O filósofo tornado cristão aproxima-se então do leito do doente cuja febre havia baixado rapidamente diante das palavras doces e severas de Jesus e lhe diz: - Irmão, aceita meus cuidados e a metade do pão que me resta; amanhã trabalharemos juntos, e quando eu estiver doente tu me atenderás e darás pão para mim. - Irmão, porque viste o céu, não destrói a escada que te fará subir até lá; dá-me antes a mão e conduze-me, porque pensei e meditei muito, e sinto agora que não amei o suficiente. Tu, cuja voz é o eco vivo da harmonia eterna, és um filho do amor celeste, porque a boca fala da abundância do coração. Mas o amor não poderia tornar-se egoísta sem levar a si mesmo à morte, e ele só encontra a plenitude da vida dando-se inteiramente aos outros. Vive, pois, para que te ame, porque se eu amar, serei feliz; e se amas Deus, queres a felicidade daqueles que são os filhos de Deus como tu. A harmonia é ao mesmo tempo ciência e
poesia, a exatidão numérica é a grande lei da beleza, e as magnificências harmônicas são a razão divina dos números; mas tudo isso, para ser vivo e real, deve aplicar-se ao que é. Irmão, o positivo de Deus é mil vezes mais poético que o ideal do homem.

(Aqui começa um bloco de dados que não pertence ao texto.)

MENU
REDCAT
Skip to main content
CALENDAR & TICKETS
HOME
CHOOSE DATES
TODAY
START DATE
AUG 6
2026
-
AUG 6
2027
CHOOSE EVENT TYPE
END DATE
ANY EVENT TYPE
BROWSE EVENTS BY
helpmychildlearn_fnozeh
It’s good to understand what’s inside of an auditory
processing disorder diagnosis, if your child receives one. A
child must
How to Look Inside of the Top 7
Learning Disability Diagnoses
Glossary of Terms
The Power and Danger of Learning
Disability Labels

Procuremos Deus na humanidade e não desesperemos de seus destinos: porque suas próprias desordens conduzem-na à harmonia, e se Deus nos contou no número daqueles que são os primeiros a ver onde deve ir esse povo errante através das solidões, coloquemo-nos à frente desse grande e laborioso movimento, ao invés de nos isolar e morrer, - Irmão, obrigado para ti, diz o poeta, e obrigado para aquele que te inspira!


De hoje em diante não me retirarei mais do campo de batalha para morrer só, enquanto ainda poderia combater; julgar-me-ia um covarde e um desertor. Se eu cair com as armas na mão na primeira ou segunda fileira da milícia humanitária, morrerei cheio de coragem e bendizendo a Deus, e minha alma não se apresentará só diante do juiz supremo. Desde esse dia, o filósofo e o poeta uniram-se numa santa amizade, e nunca menosprezaram os mais humildes trabalhos para sustentar sua vida. Atravessaram assim todas as classes da sociedade e encontraram em todos os lugares corações doentes que esperavam o bálsamo de uma palavra de sabedoria e de amor. Por toda parte sentiram que poderiam ainda fazer o bem, e as dores da vida lhes pareciam leves; porque as suportavam com coragem, para inspirar coragem àqueles que sofriam como eles, e o devotamento dava-lhes uma nova força.